Cultural heritage and museology
Detection of alterations in historical violins with optical monitoring
Published on
Preventive conservation is the constant monitoring of the state of conservation of an artwork to reduce the risk of damage in order to minimise the necessity of restorations. Many methods have been proposed to achieve this goal, generally including a mix of different analytical techniques. In this work, we present two probabilistic clustering algorithms for the detection of alterations on varnished surfaces, in particular those of historical musical instruments.
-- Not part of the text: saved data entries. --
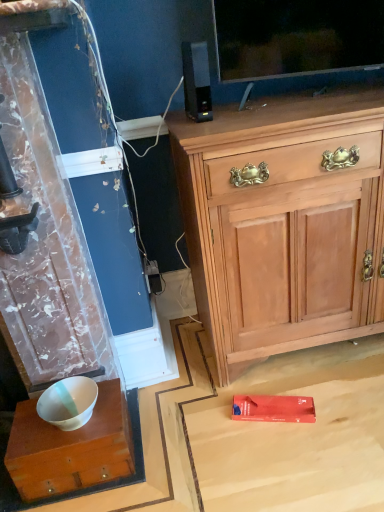 Question: In terms of height, does white glossy wood desk at lower left look taller or shorter compared to black plastic speaker at upper center?

Choices:
 (A) short
 (B) tall

Answer: (A)

Question: Based on their sizes in the image, would you say white glossy wood desk at lower left is bigger or smaller than black plastic speaker at upper center?

Choices:
 (A) big
 (B) small

Answer: (A)

Question: Based on their relative distances, which object is farther from the white glossy wood desk at lower left?

Choices:
 (A) black plastic speaker at upper center
 (B) light wood cabinet at upper right

Answer: (A)

Question: Which of these objects is positioned farthest from the white glossy wood desk at lower left?

Choices:
 (A) black plastic speaker at upper center
 (B) light wood cabinet at upper right

Answer: (A) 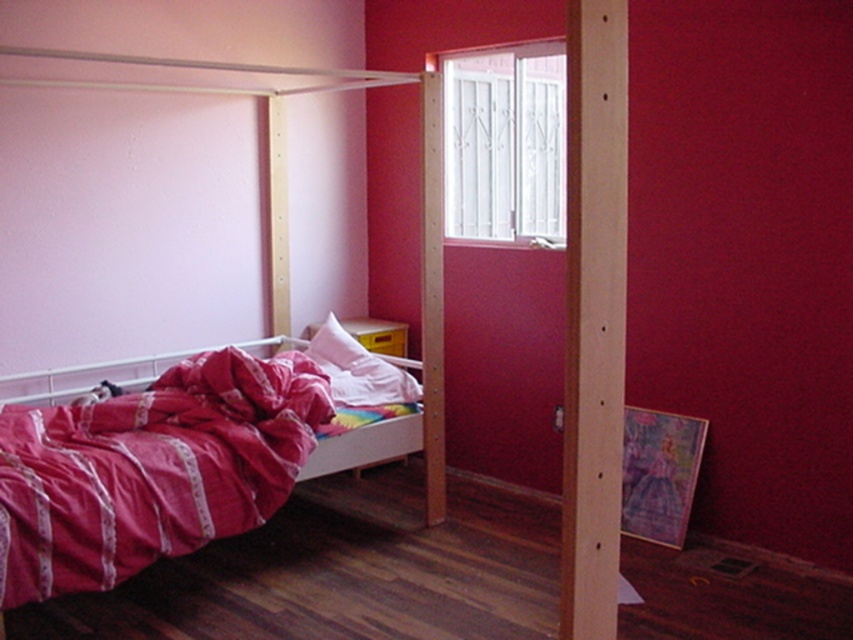 Does point (622, 106) come farther from viewer compared to point (218, 68)?

No.

Image resolution: width=853 pixels, height=640 pixels. I want to click on wooden post at center, so click(x=593, y=316).

Which is behind, point (602, 259) or point (270, 236)?

Positioned behind is point (270, 236).

This screenshot has height=640, width=853. Find the location of `wooden post at center`. wooden post at center is located at coordinates (593, 316).

Is wooden post at center to the right of matte pink pillow at center from the viewer's perspective?

Indeed, wooden post at center is positioned on the right side of matte pink pillow at center.

Who is positioned more to the right, wooden post at center or matte pink pillow at center?

wooden post at center

Image resolution: width=853 pixels, height=640 pixels. What do you see at coordinates (593, 316) in the screenshot? I see `wooden post at center` at bounding box center [593, 316].

Find the location of a particular element. The width and height of the screenshot is (853, 640). wooden post at center is located at coordinates (593, 316).

Is pink satin blanket at lower left in front of white metal window at upper center?

Yes, pink satin blanket at lower left is closer to the viewer.

Does pink satin blanket at lower left appear on the left side of white metal window at upper center?

Correct, you'll find pink satin blanket at lower left to the left of white metal window at upper center.

Is point (206, 444) closer to camera compared to point (503, 138)?

Yes.

This screenshot has width=853, height=640. In order to click on pink satin blanket at lower left in this screenshot , I will do `click(151, 468)`. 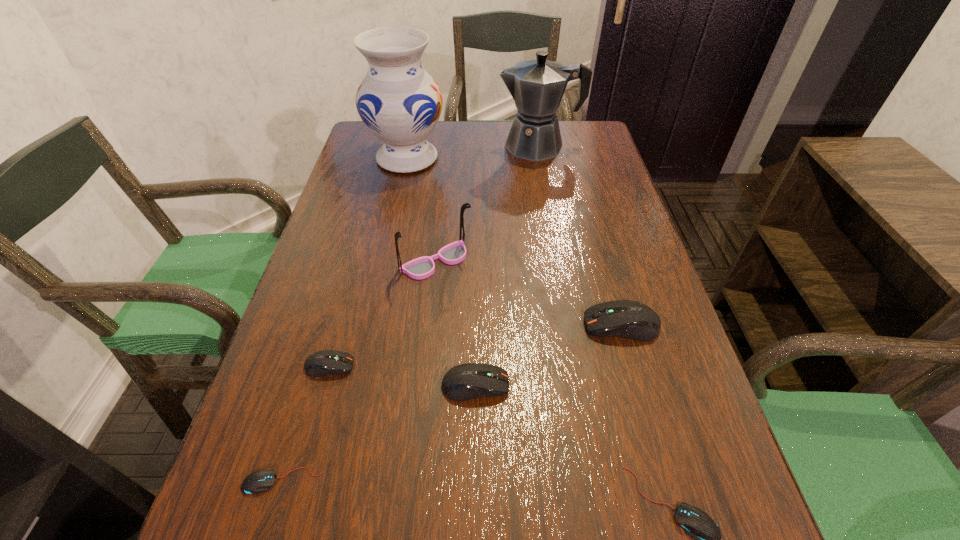 This screenshot has width=960, height=540. I want to click on the sixth tallest object, so click(x=325, y=362).

At what (x,y) coordinates should I click in order to perform the action: click on the shortest mouse. Please return your answer as a coordinate pair (x, y). The image size is (960, 540). Looking at the image, I should click on (262, 480).

Find the location of a particular element. The height and width of the screenshot is (540, 960). the smaller black mouse is located at coordinates (262, 480).

This screenshot has width=960, height=540. Find the location of `vacant area situated 0.270m on the right of the vase`. vacant area situated 0.270m on the right of the vase is located at coordinates (537, 158).

Where is `free space located at the spout of the second tallest object`? The image size is (960, 540). free space located at the spout of the second tallest object is located at coordinates (455, 146).

Locate an element on the screen. free region located 0.070m at the spout of the second tallest object is located at coordinates (475, 146).

Where is `vacant space located 0.340m at the spout of the second tallest object`? The height and width of the screenshot is (540, 960). vacant space located 0.340m at the spout of the second tallest object is located at coordinates (387, 146).

Locate an element on the screen. Image resolution: width=960 pixels, height=540 pixels. free space located 0.050m on the right of the third farthest object is located at coordinates (x=493, y=261).

This screenshot has height=540, width=960. Find the location of `vacant region located 0.180m on the button of the fourth tallest object`. vacant region located 0.180m on the button of the fourth tallest object is located at coordinates (493, 325).

Locate an element on the screen. The height and width of the screenshot is (540, 960). free space located on the button of the fourth tallest object is located at coordinates (498, 325). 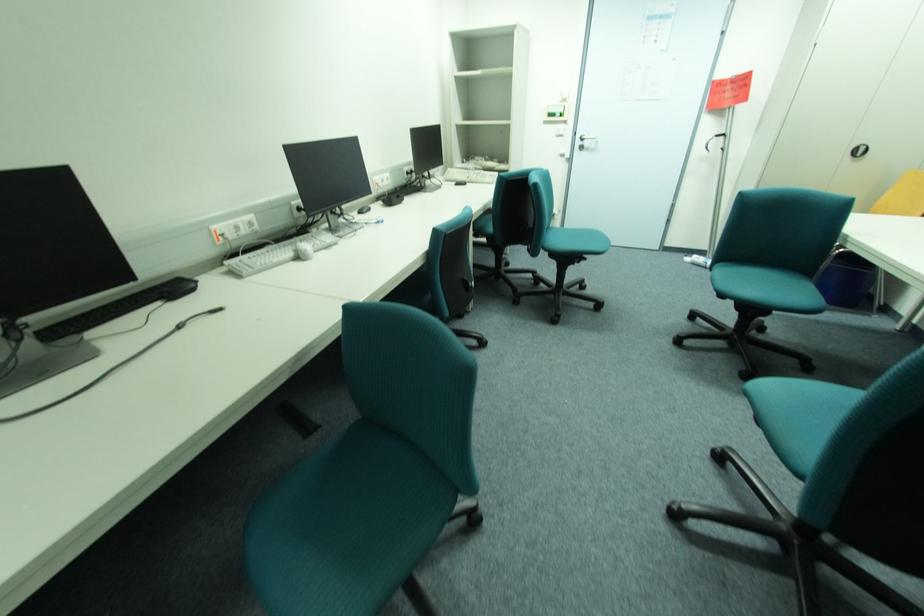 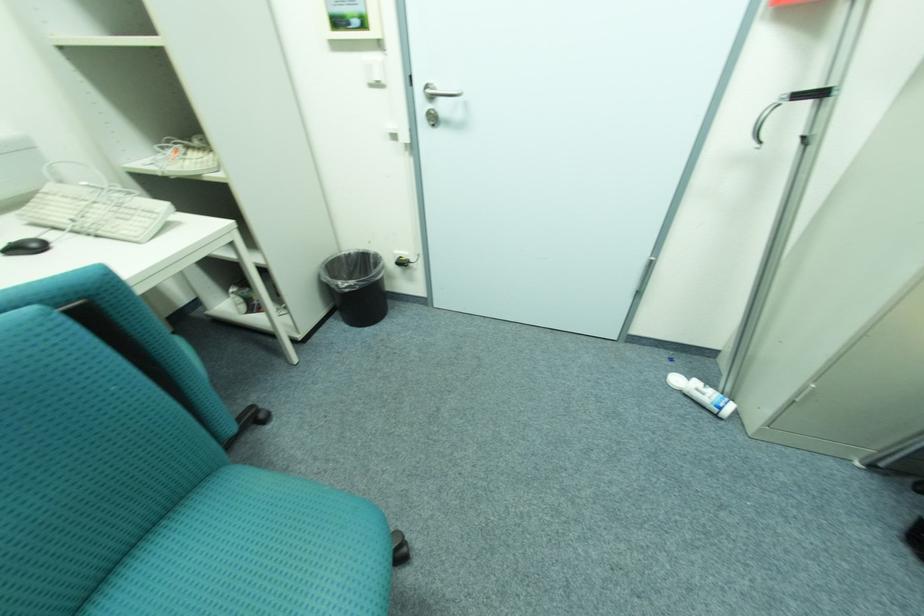 Locate, in the second image, the point that corresponds to [695,259] in the first image.

(683, 381) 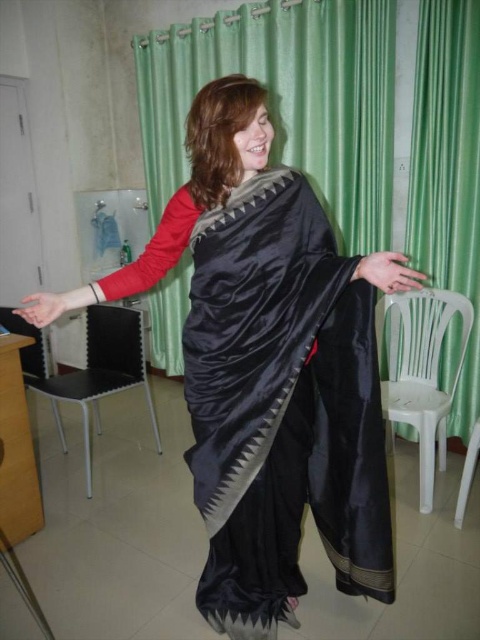 Question: Which of the following is the farthest from the observer?

Choices:
 (A) satin black sari at center
 (B) black leather chair at left
 (C) white plastic chair at lower right
 (D) green satin curtain at right

Answer: (B)

Question: Can you confirm if satin black sari at center is wider than white plastic chair at lower right?

Choices:
 (A) yes
 (B) no

Answer: (A)

Question: Which of the following is the farthest from the observer?

Choices:
 (A) (298, 314)
 (B) (469, 460)
 (C) (127, 378)
 (D) (423, 417)

Answer: (C)

Question: Is the position of green satin curtain at upper center less distant than that of green satin curtain at right?

Choices:
 (A) yes
 (B) no

Answer: (B)

Question: Which of these objects is positioned farthest from the black leather chair at left?

Choices:
 (A) satin black sari at center
 (B) green satin curtain at upper center

Answer: (B)

Question: From the image, what is the correct spatial relationship of white plastic chair at right in relation to white plastic chair at lower right?

Choices:
 (A) left
 (B) right

Answer: (A) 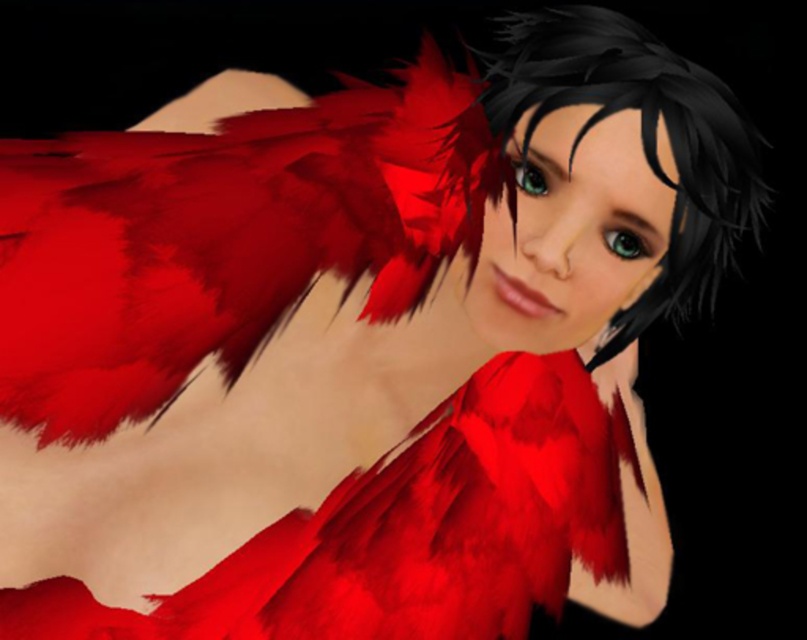 Question: Among these points, which one is nearest to the camera?

Choices:
 (A) (588, 28)
 (B) (341, 576)

Answer: (A)

Question: Which point is farther from the camera taking this photo?

Choices:
 (A) (668, 60)
 (B) (536, 428)

Answer: (B)

Question: Is velvet-like red dress at center below black matte hair at upper center?

Choices:
 (A) yes
 (B) no

Answer: (A)

Question: Does velvet-like red dress at center appear under black matte hair at upper center?

Choices:
 (A) no
 (B) yes

Answer: (B)

Question: Is velvet-like red dress at center to the right of black matte hair at upper center from the viewer's perspective?

Choices:
 (A) no
 (B) yes

Answer: (A)

Question: Which object appears farthest from the camera in this image?

Choices:
 (A) velvet-like red dress at center
 (B) black matte hair at upper center

Answer: (A) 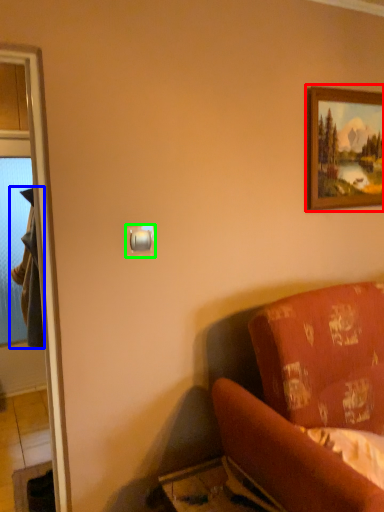 Question: Which object is positioned farthest from picture frame (highlighted by a red box)? Select from robe (highlighted by a blue box) and light switch (highlighted by a green box).

Choices:
 (A) robe
 (B) light switch

Answer: (A) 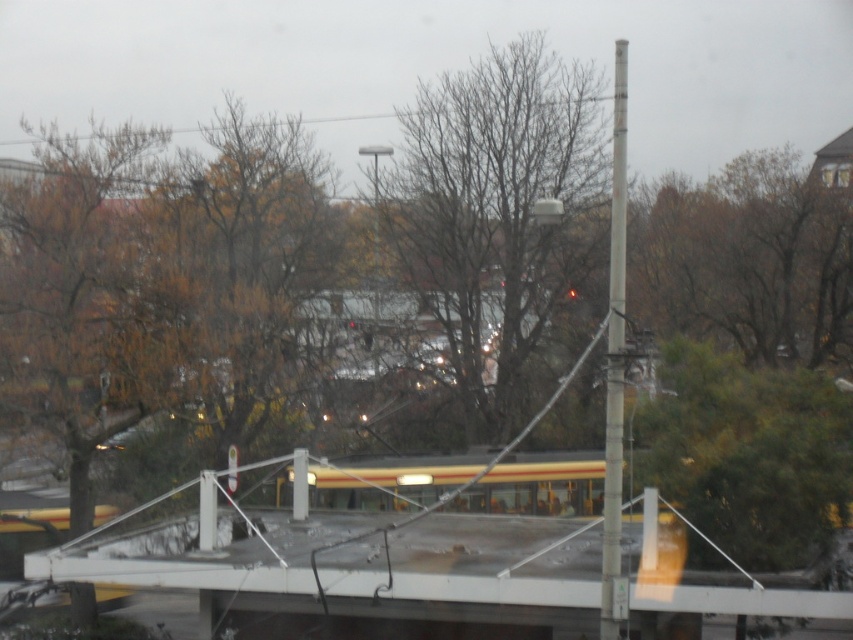 Question: Which of the following is the farthest from the observer?

Choices:
 (A) (222, 509)
 (B) (618, 408)
 (C) (592, 193)

Answer: (C)

Question: Is white concrete bridge at center positioned behind metallic gray pole at right?

Choices:
 (A) no
 (B) yes

Answer: (B)

Question: Does bare branches at center come behind yellow striped school bus at center?

Choices:
 (A) no
 (B) yes

Answer: (B)

Question: Which of the following is the farthest from the observer?

Choices:
 (A) (550, 461)
 (B) (421, 528)
 (C) (500, 230)
 (D) (604, 572)

Answer: (C)

Question: Which object appears farthest from the camera in this image?

Choices:
 (A) metallic gray pole at right
 (B) bare branches at center

Answer: (B)

Question: Does white concrete bridge at center have a smaller size compared to bare branches at center?

Choices:
 (A) no
 (B) yes

Answer: (B) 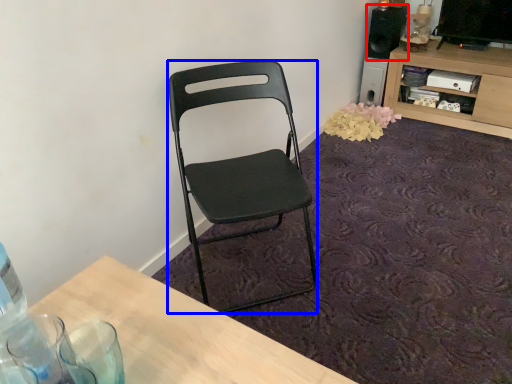 Question: Which object is closer to the camera taking this photo, loudspeaker (highlighted by a red box) or chair (highlighted by a blue box)?

Choices:
 (A) loudspeaker
 (B) chair

Answer: (B) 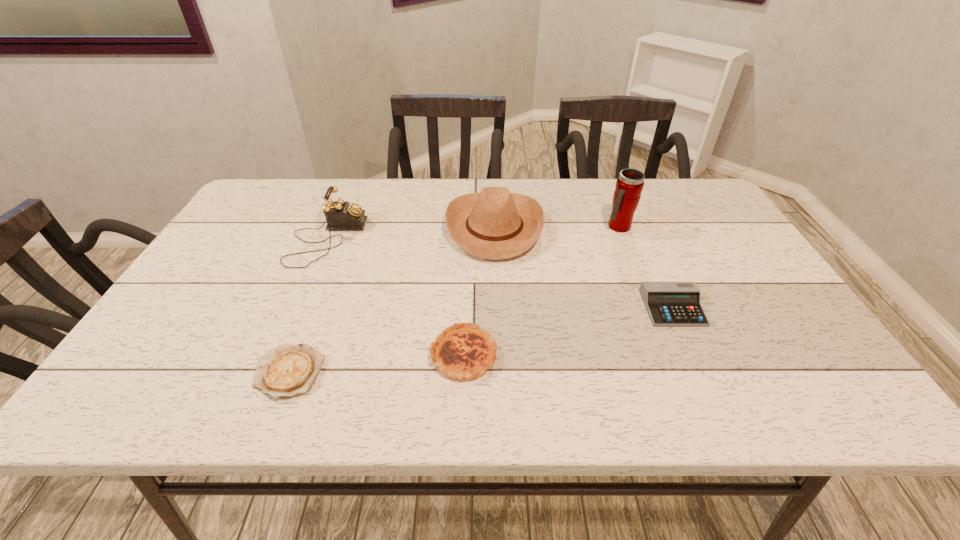 Where is `free space between the left quiche and the right quiche`? This screenshot has height=540, width=960. free space between the left quiche and the right quiche is located at coordinates 376,363.

Where is `free point between the telephone and the taller quiche`? free point between the telephone and the taller quiche is located at coordinates (396, 297).

Where is `vacant area between the shortest object and the right quiche`? Image resolution: width=960 pixels, height=540 pixels. vacant area between the shortest object and the right quiche is located at coordinates (376, 363).

Where is `vacant space that is in between the telephone and the taller quiche`? vacant space that is in between the telephone and the taller quiche is located at coordinates (396, 297).

This screenshot has height=540, width=960. Identify the location of object that ranks as the fifth closest to the thermos bottle. (288, 370).

Where is `object identified as the closest to the shorter quiche`? The image size is (960, 540). object identified as the closest to the shorter quiche is located at coordinates (463, 351).

Find the location of a particular element. The image size is (960, 540). vacant area that satisfies the following two spatial constraints: 1. on the dial of the taller quiche; 2. on the right side of the telephone is located at coordinates (277, 355).

The height and width of the screenshot is (540, 960). I want to click on free space that satisfies the following two spatial constraints: 1. on the side with the handle of the thermos bottle; 2. on the dial of the telephone, so click(623, 239).

Find the location of a particular element. This screenshot has height=540, width=960. vacant area in the image that satisfies the following two spatial constraints: 1. on the front-facing side of the calculator; 2. on the right side of the cowboy hat is located at coordinates (498, 308).

At what (x,y) coordinates should I click in order to perform the action: click on free spot that satisfies the following two spatial constraints: 1. on the dial of the telephone; 2. on the left side of the fourth farthest object. Please return your answer as a coordinate pair (x, y). This screenshot has width=960, height=540. Looking at the image, I should click on (298, 308).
Both methods are based on the a-contrario framework and the Number of False Alarms (NFA) criterion. The first one tackles the problem of detecting changes between a pair of colour images by analysing their difference map. It considers simultaneously grey-level and spatial density information with a single background model. The second method works with a sequence of images and analyses the evolution of the changed areas between frames. Both methods are robust to noise and avoid parameter tuning as well as any assumption about the shape and size of the changed areas. In both cases, tests have been conducted on UV-induced fluorescence (UVIFL) image sequences included in the “Violins UVIFL imagery” dataset. UVIFL photography is a well-known diagnostic technique used to see details of a surface not perceivable with visible light. The obtained results prove the capability of the algorithm to properly detect the altered regions. Comparisons with other state-of-the-art clustering methods show improvement in both precision and recall.